Zeynep Dadak imzalı belgesel, İstanbullu şair, yazar, matbaacı, tarihçi Eremya Kömürciyan’ın bir kitabından yola çıkılarak hazırlanmış.
Metni yazan ve filmi yöneten Dadak, Kömürciyan’ın tarih yazılarındaki yolculuğunu, günümüz İstanbul’unda denizden gerçekleştirerek, bu kadim şehrin değişimi gözler önüne sermiş.
“‘Boş yere yorulup bildiğimiz şeyleri bize anlatıyorsun’ diyerek benimle alay ederler. Bu ahmaklara cevap verecek değiliz. Asıl olan bildiğini sandığın şeyin ardındaki hikâyedir.”
Kömürciyan’ın kitabının hemen girişindeki bu sözlerle başlıyor belgesel de…
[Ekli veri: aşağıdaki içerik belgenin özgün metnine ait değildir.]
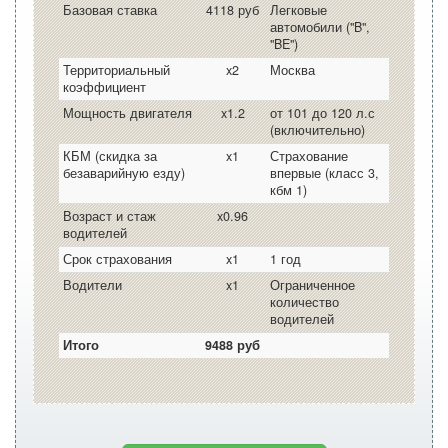
Базовая ставка
4118 руб
Легковые
автомобили ("B",
"BE")
Территориальный
x2
Москва
коэффициент
Мощность двигателя
x1.2
от 101 до 120 л.с
(включительно)
КБМ (скидка за
x1
Страхование
безаварийную езду)
впервые (класс 3,
кбм 1)
Возраст и стаж
x0.96
водителей
Срок страхования
x1
1 год
Водители
x1
Ограниченное
количество
водителей
Итого
9488 руб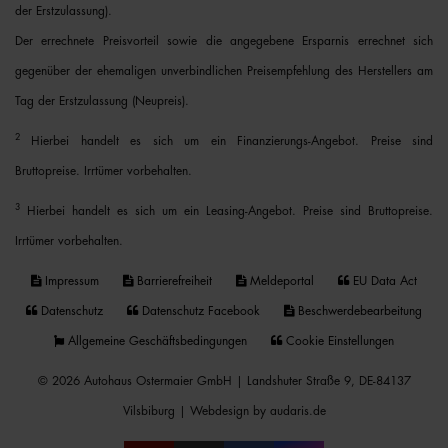
der Erstzulassung).
Der errechnete Preisvorteil sowie die angegebene Ersparnis errechnet sich
gegenüber der ehemaligen unverbindlichen Preisempfehlung des Herstellers am
Tag der Erstzulassung (Neupreis).
2
Hierbei handelt es sich um ein Finanzierungs-Angebot. Preise sind
Bruttopreise. Irrtümer vorbehalten.
3
Hierbei handelt es sich um ein Leasing-Angebot. Preise sind Bruttopreise.
Irrtümer vorbehalten.
Impressum
Barrierefreiheit
Meldeportal
EU Data Act
Datenschutz
Datenschutz Facebook
Beschwerdebearbeitung
Allgemeine Geschäftsbedingungen
Cookie Einstellungen
© 2026 Autohaus Ostermaier GmbH | Landshuter Straße 9, DE-84137
Vilsbiburg |
Webdesign by audaris.de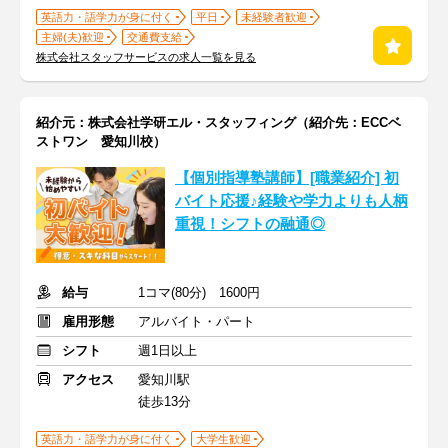
英語力・語学力が身に付く
平日
未経験者歓迎
主婦(夫)歓迎
交通費支給
株式会社スタッフサービスの求人一覧を見る
紹介元：株式会社学研エル・スタッフィング（紹介先：ECCベ
ストワン 愛知川校）
【個別指導塾講師】[職業紹介] 初
バイト応援♪経験や学力よりも人柄
重視！シフトの融通◎
給与
1コマ(80分) 1600円
雇用形態
アルバイト・パート
シフト
週1日以上
アクセス
愛知川駅
徒歩13分
英語力・語学力が身に付く
大学生歓迎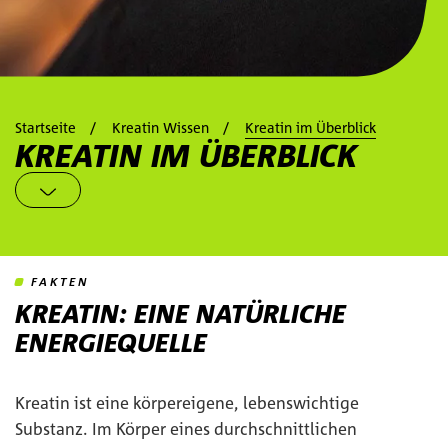
Startseite
Kreatin Wissen
Kreatin im Überblick
KREATIN IM ÜBERBLICK
FAKTEN
KREATIN: EINE NATÜRLICHE
ENERGIEQUELLE
Kreatin ist eine körpereigene, lebenswichtige
Substanz. Im Körper eines durchschnittlichen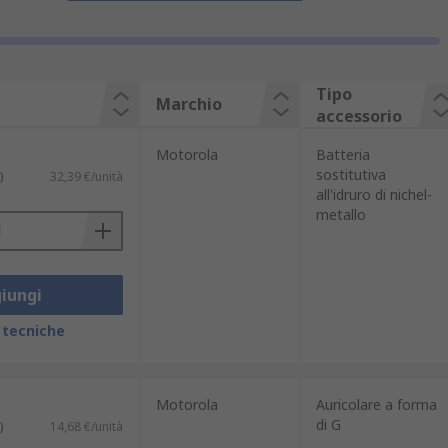
Tipo
Marchio
accessorio
Motorola
Batteria
sostitutiva
)
32,39 €/unità
all'idruro di nichel-
metallo
iungi
 tecniche
Motorola
Auricolare a forma
di G
)
14,68 €/unità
Bizlere otoyollarından, beton dökülmekten nefes alacak ciğerleri sökülmüş sokaklarından geçerken hiç fark etmediğimiz, bilmediğimiz, daha da kötüsü merak bile etmediğimiz İstanbul’u anlatıyor.
Aslında tam da şunu söylüyor; “Biz İstanbul’u hep sever gibi yapmışız, ama hiç sevmemişiz.”
Hamaset kılıfına sarıp, hep İstanbul tutkusu gibi gösterip, müteahhitlik hizmeti peşinde koşmuşuz.
‘Ah Gözel İstanbul‘da anlatılan şehir ile bugün kameranın gezdiği sokaklara bakarken, kan tuttuğu için cinayet mahalline dönmüş, ‘pişman bir katil‘ duygusuyla izliyoruz belgeseli…
Belgesel, boğazın iki yakasından geçerken Kömürciyan’ın metinleriyle sesleniyor bize. “Bu güzelliğe nasıl ihanet edilir” sorusuna görüntülerle yanıt veriyor ‘Ah Gözel İstanbul‘! Her yer tıkış tıkış inşaat…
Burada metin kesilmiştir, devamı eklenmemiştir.